Primal Fear have never been a band who are big on experimentation or I guess what you'd call progression. They know what they're good at, and they stick to that, playing to their strengths, so you usually know what you're going to get with one of their albums. This is no exception, and while some people might call that predictable I prefer to see it as reliable. Some fine basswork from Mat Sinner and another great guitar solo and we're into the longest track on the album by some way. Opening on a soft acoustic guitar from Beyrodt, backed up and pretty much blown away then by electric from Karlsson, "Where angels die" is an eight-minute metal monster, with a relatively soft opening vocal from Ralf, growled and again I have to say in places similar to Dickinson and a very catchy chorus. Some really nice use of atmospheric keyboards here, again courtesy of Magnus Karlsson.

Off rockin' and rollin' again with "Unbreakable (Part 2)", which I must say I see bearing no resemblance to the instrumental that opened the album, but it's a good headbanger, as is "Marching again". That haunting, dramatic keyboard is back, with a sudden explosion of growling screeching guitars taking us into the second minute, then the somewhat sedate opening pace is kicked right up the arse and everything fires off like bombs going off and we're heads-down, take-no-prisoners as the song pounds along at breakneck speed. A band Primal Fear closely mirror is Axxis, also another favourite of mine, with close-harmony vocals not that often seen in metal, and killer guitar attacks. Somehow their music always seems that little bit more commercial than other metal bands I could mention. They also do ballads, which I know a lot of metal bands do, but Primal Fear do them very well indeed.

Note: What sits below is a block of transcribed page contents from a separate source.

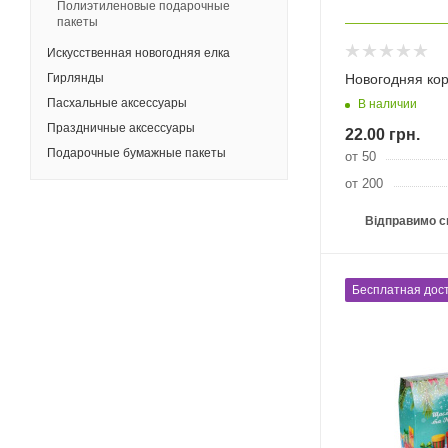
Полиэтиленовые подарочные
пакеты
Искусственная новогодняя елка
Новогодняя кор
Гирлянды
Пасхальные аксессуары
В наличии
Праздничные аксессуары
22.00
грн.
Подарочные бумажные пакеты
от 50
от 200
Відправимо с
Бесплатная дост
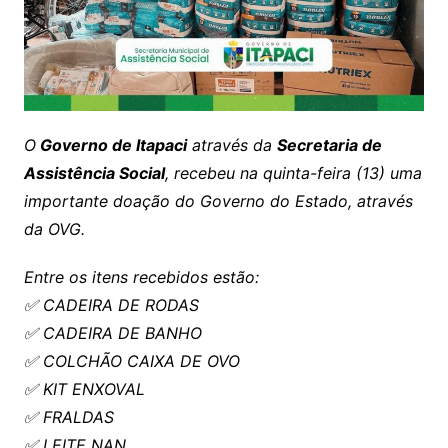
O
Governo de Itapaci
através da
Secretaria de
Assistência Social
, recebeu na quinta-feira (13) uma
importante doação do Governo do Estado, através
da OVG.
Entre os itens recebidos estão:
✅ CADEIRA DE RODAS
✅ CADEIRA DE BANHO
✅ COLCHÃO CAIXA DE OVO
✅ KIT ENXOVAL
✅ FRALDAS
✅ LEITE NAN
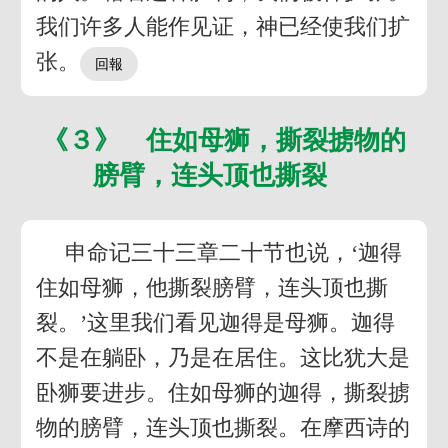
我们许多人能作见证，神已经使我们扩
张。
《３》 住如母狮，撕裂掳物的
膀臂，连头顶也撕裂
申命记三十三章二十节也说，‘迦得
住如母狮，他撕裂膀臂，连头顶也撕
裂。’这里我们看见迦得是母狮。迦得
不是在躺卧，乃是在居住。这比犹大是
卧狮要进步。住如母狮的迦得，撕裂掳
物的膀臂，连头顶也撕裂。在摩西诗的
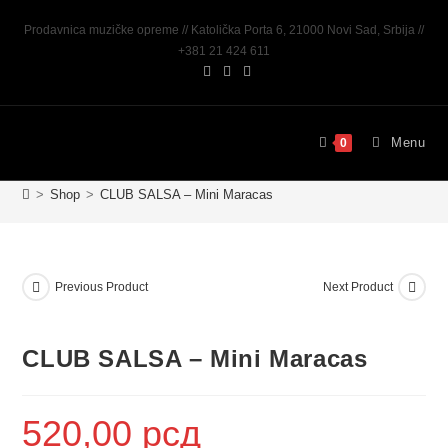
Prodavnica muzičke opreme // Katolička Porta 6, 21000 Novi Sad, Srbija //
+381 21 424 611
Menu
0
>
Shop
>
CLUB SALSA – Mini Maracas
Previous Product
Next Product
CLUB SALSA – Mini Maracas
520,00
рсд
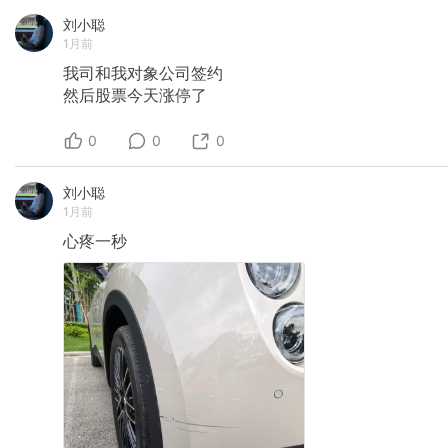
刘小聪
1月前
我司和我对象公司签约
然后股票今天涨停了
0
0
0
刘小聪
1月前
心疼一秒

Case in point is "Born again", which has some powerful dramatic backing vocals and almost strings-like keyboard passages, very emotional and almost Steinman-worthy in its production. Karlsson knows just when to break in and add the fire of his guitarwork to the music, and when to hold back and allow his keys to paint the soundscape. Like quite a lot of the band's material, this song concentrates on the possibility of life after death, as Ralf cries "Is there a god?/ Will we be born again?/ Will I ever see your smile again?" Contender for standout on the album, certainly. Lovely lonely little chiming guitar outro, then all sentiment is forgotten and set aside as we power into "Blaze of glory" on the back of some pretty angry guitar from Karlsson and Beyrodt, a thumping drumbeat from Randy Black and a killer bass line from Mat Sinner.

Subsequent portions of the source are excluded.